▶ **WORK REQUEST**
Among the records that follow, find each line holding the word "Remodelers" and copy it.

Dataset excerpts

★ ★ ★ ★ ★

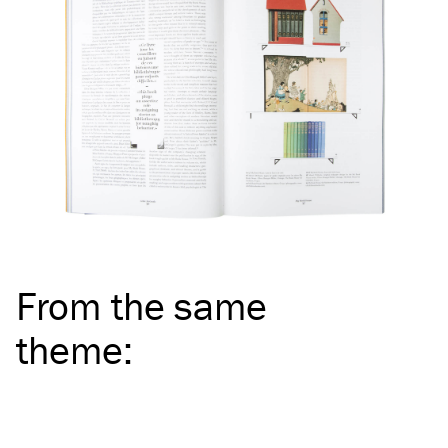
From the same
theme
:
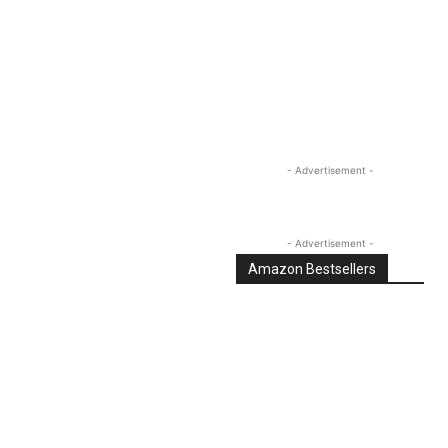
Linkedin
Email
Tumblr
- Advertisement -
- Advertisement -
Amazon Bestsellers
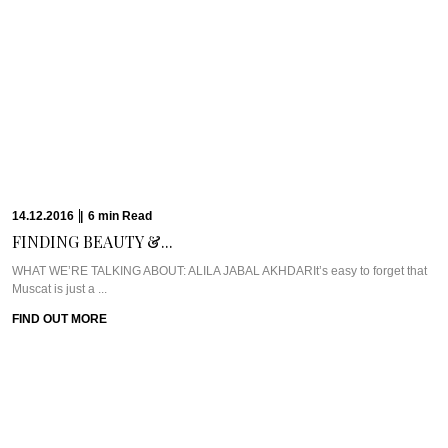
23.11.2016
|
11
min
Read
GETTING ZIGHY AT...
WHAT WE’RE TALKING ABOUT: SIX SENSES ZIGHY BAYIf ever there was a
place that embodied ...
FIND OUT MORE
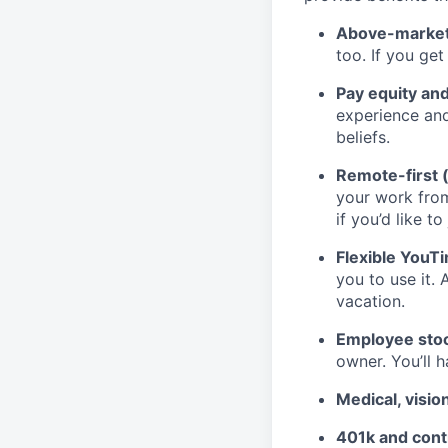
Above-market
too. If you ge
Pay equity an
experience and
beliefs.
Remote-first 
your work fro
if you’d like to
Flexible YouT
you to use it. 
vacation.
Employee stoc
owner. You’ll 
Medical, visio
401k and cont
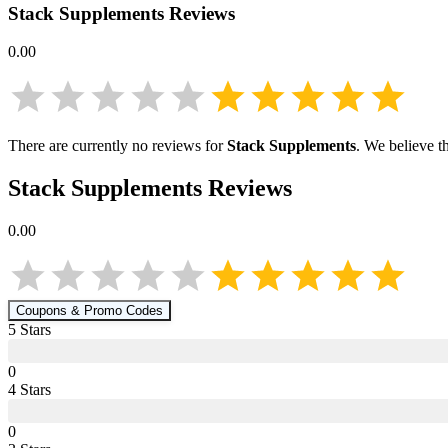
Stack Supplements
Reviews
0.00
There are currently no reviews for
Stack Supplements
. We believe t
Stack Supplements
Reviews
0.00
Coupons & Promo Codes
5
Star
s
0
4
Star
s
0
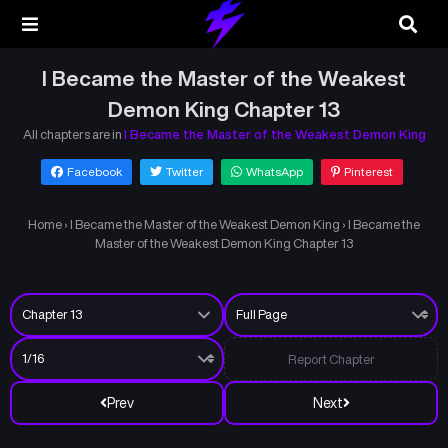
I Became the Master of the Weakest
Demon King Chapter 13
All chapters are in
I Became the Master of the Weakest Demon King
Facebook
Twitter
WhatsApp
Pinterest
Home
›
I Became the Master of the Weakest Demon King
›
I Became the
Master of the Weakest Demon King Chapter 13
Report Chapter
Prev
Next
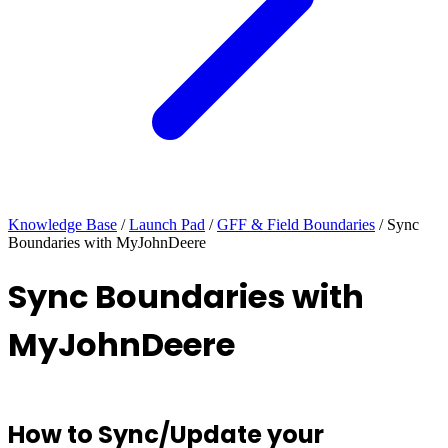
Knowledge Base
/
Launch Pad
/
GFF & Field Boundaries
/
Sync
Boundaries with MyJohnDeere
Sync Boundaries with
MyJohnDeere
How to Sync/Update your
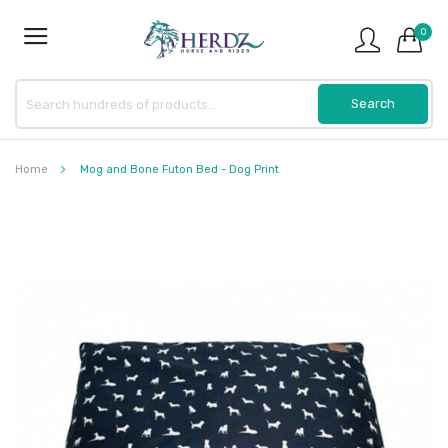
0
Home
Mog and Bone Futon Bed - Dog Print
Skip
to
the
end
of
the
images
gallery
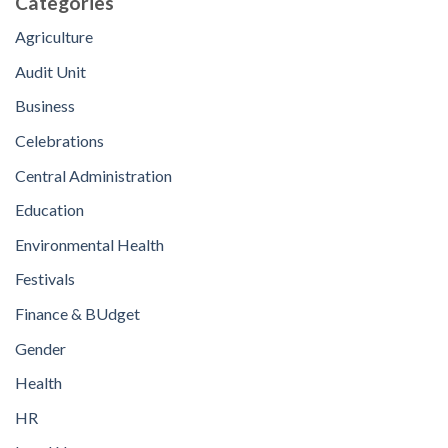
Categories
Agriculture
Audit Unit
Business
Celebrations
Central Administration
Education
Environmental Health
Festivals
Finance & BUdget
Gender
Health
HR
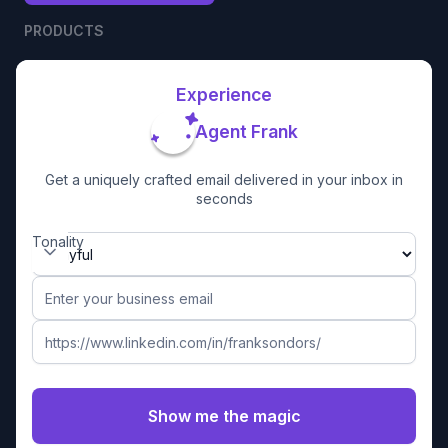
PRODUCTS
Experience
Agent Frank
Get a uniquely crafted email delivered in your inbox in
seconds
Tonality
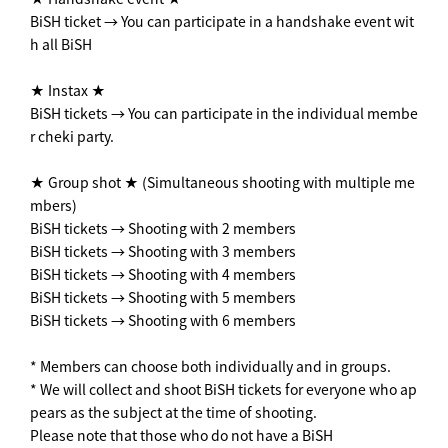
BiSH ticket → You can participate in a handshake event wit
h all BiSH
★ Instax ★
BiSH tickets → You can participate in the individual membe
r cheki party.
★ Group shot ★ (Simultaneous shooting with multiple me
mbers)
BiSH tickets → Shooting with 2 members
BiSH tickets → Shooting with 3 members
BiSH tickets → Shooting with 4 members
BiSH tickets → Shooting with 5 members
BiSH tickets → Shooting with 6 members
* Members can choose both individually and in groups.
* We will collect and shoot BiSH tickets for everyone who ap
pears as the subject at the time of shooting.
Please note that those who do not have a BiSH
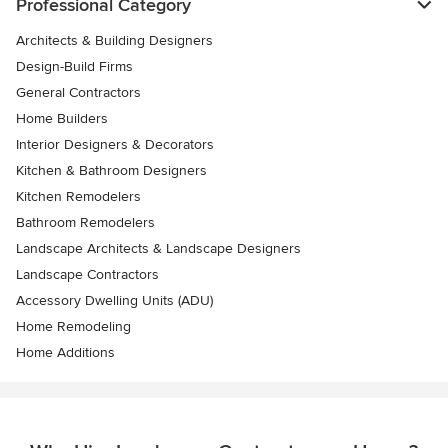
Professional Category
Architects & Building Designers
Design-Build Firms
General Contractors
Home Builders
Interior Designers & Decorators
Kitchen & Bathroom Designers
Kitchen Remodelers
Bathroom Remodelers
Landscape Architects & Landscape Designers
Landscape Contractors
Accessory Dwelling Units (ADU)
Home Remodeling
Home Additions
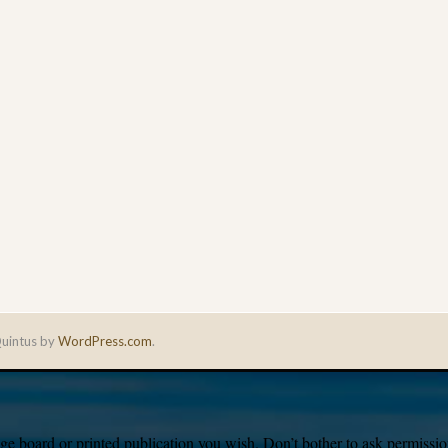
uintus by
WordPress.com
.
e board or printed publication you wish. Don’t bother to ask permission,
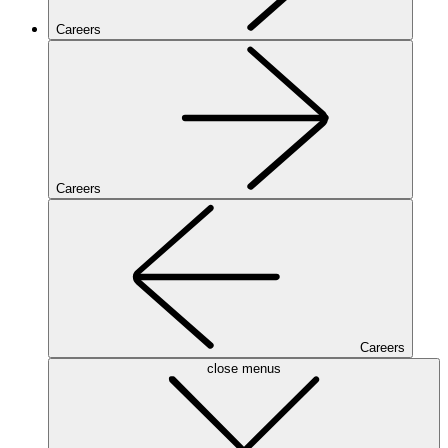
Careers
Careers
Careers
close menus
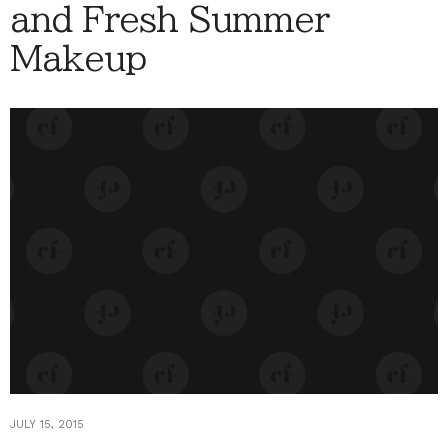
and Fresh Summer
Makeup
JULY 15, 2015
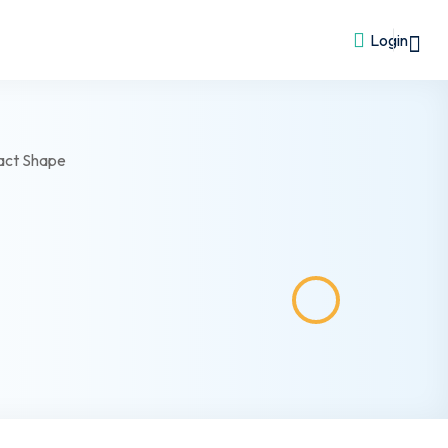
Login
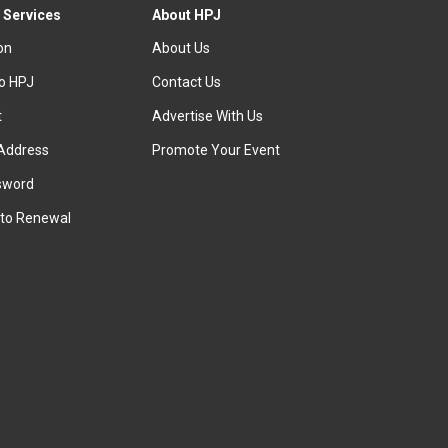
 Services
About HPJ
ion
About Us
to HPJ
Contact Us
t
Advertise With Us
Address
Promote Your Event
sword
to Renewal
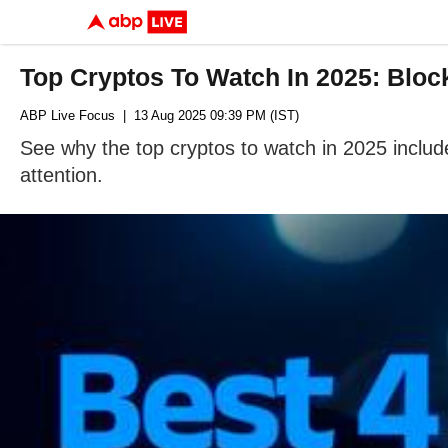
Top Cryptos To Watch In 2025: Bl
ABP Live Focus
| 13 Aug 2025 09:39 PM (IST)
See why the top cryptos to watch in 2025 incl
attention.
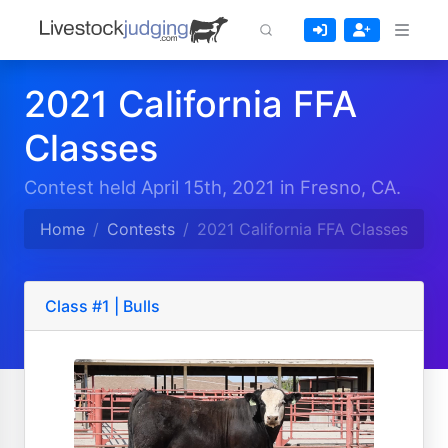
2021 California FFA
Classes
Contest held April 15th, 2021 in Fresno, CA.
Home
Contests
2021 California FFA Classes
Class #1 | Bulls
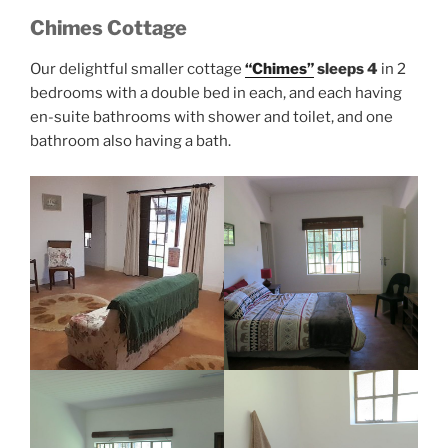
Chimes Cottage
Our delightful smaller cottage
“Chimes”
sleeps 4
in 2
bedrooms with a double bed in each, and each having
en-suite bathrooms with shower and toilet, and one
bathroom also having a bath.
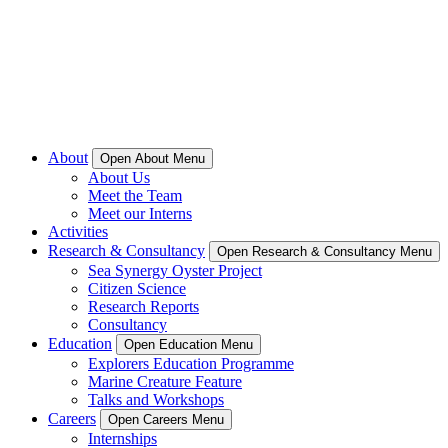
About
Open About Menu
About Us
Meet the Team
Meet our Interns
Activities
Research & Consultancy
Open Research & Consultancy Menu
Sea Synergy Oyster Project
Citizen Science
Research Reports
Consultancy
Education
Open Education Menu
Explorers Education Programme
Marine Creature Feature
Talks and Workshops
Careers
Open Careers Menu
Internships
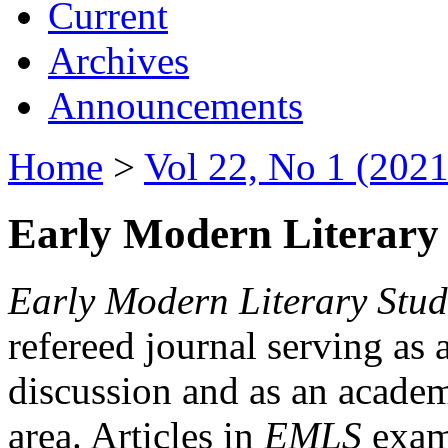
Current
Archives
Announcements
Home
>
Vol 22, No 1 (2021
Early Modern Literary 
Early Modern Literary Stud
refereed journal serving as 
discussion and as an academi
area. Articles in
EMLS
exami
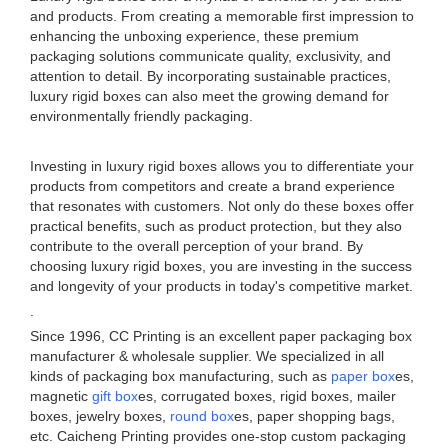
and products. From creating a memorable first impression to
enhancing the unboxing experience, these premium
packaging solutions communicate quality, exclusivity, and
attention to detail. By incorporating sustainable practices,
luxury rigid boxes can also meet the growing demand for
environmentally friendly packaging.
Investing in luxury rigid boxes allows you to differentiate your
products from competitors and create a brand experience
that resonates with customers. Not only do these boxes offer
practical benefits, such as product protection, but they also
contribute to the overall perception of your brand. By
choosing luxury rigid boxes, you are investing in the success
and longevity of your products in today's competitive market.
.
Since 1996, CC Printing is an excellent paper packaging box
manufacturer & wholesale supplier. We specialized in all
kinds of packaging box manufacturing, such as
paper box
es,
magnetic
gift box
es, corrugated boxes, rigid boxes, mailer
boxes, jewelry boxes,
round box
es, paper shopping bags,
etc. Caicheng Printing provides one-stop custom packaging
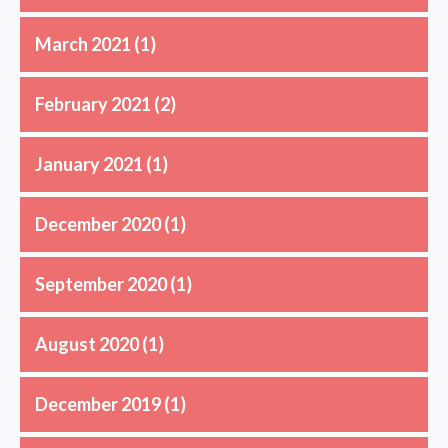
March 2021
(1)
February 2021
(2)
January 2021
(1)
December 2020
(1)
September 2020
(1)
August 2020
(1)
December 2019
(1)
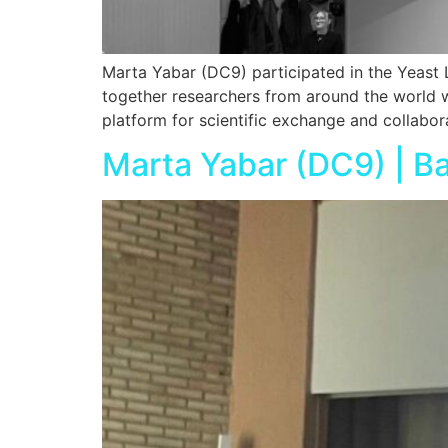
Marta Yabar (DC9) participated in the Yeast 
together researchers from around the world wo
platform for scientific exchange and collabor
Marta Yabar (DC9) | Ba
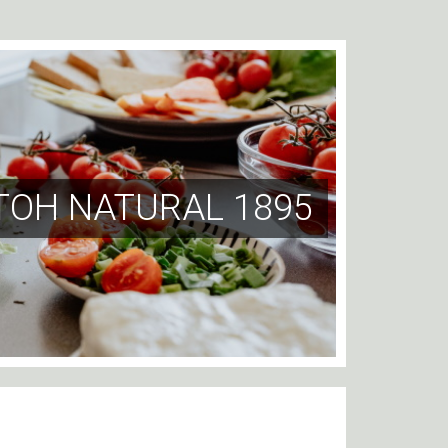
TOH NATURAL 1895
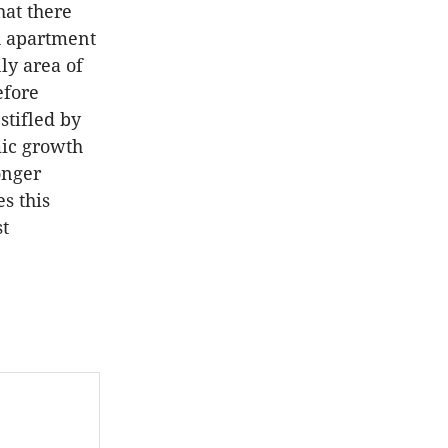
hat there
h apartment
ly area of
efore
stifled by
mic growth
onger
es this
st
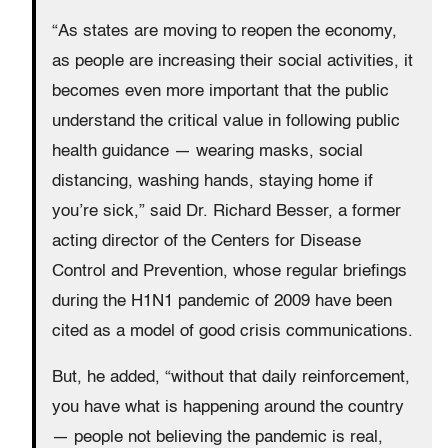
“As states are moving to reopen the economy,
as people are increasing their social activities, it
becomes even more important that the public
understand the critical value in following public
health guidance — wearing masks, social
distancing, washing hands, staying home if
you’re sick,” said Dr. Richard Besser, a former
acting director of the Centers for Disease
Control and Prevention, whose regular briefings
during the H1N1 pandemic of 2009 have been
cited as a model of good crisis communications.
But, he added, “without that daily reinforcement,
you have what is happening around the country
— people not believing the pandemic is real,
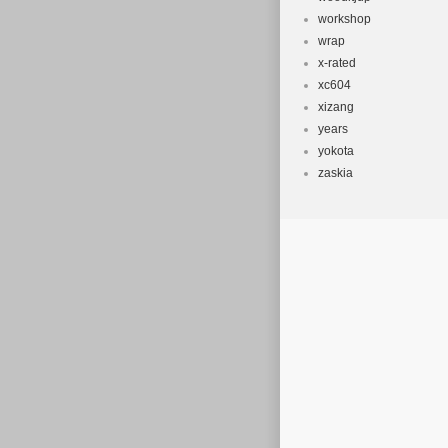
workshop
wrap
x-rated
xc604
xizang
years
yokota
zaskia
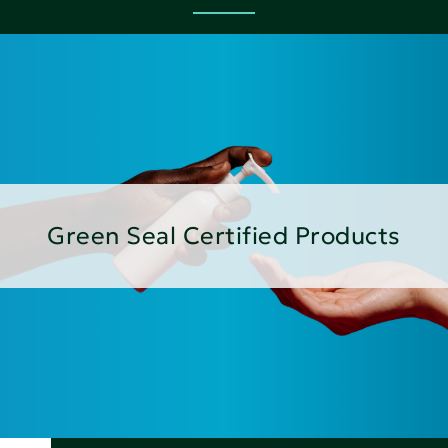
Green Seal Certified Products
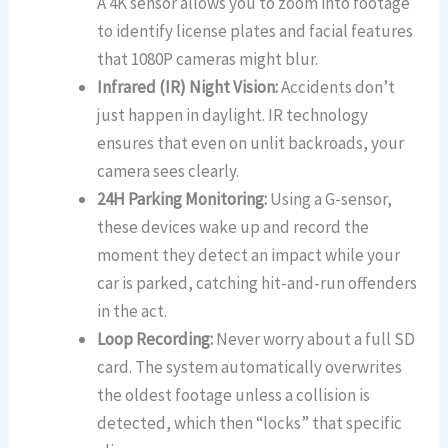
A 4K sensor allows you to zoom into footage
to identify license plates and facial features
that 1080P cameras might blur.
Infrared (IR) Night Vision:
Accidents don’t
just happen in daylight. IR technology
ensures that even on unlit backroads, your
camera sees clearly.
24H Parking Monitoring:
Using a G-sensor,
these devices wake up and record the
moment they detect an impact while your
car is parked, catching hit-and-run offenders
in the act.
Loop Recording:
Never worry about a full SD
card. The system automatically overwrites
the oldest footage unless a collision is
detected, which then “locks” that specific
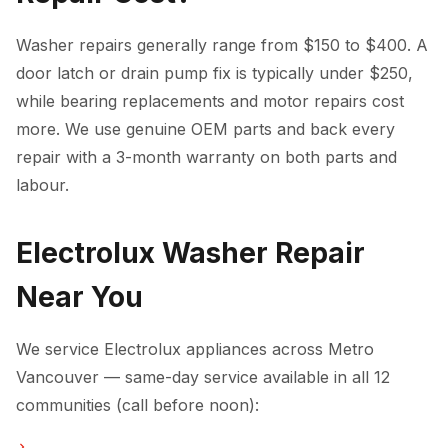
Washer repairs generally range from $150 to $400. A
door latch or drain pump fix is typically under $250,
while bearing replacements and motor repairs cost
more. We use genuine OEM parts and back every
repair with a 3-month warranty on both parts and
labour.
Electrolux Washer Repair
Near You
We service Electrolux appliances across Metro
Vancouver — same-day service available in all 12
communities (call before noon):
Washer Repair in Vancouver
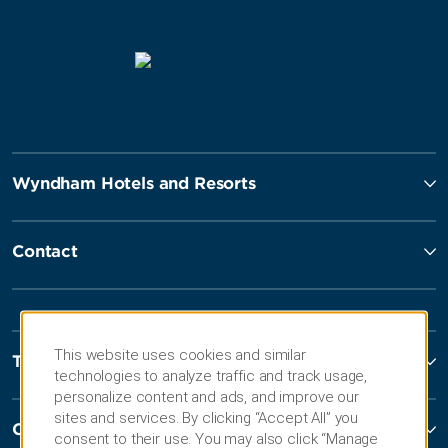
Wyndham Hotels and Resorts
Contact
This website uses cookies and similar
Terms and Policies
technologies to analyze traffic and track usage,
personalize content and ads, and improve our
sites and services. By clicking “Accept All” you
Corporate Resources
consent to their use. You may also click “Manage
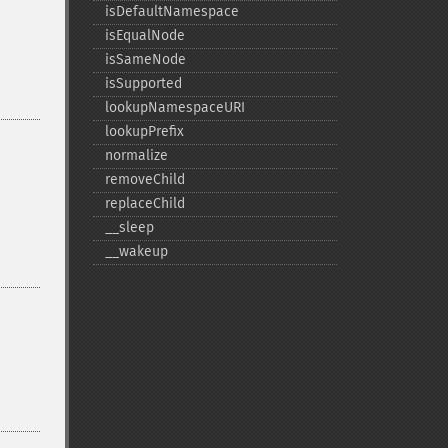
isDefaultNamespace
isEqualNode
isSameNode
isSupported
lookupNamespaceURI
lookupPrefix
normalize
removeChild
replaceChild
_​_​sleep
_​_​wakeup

★ ★ ★ ★ ★

▶ **TASK ANSWER**
Kitchen Remodelers
Bathroom Remodelers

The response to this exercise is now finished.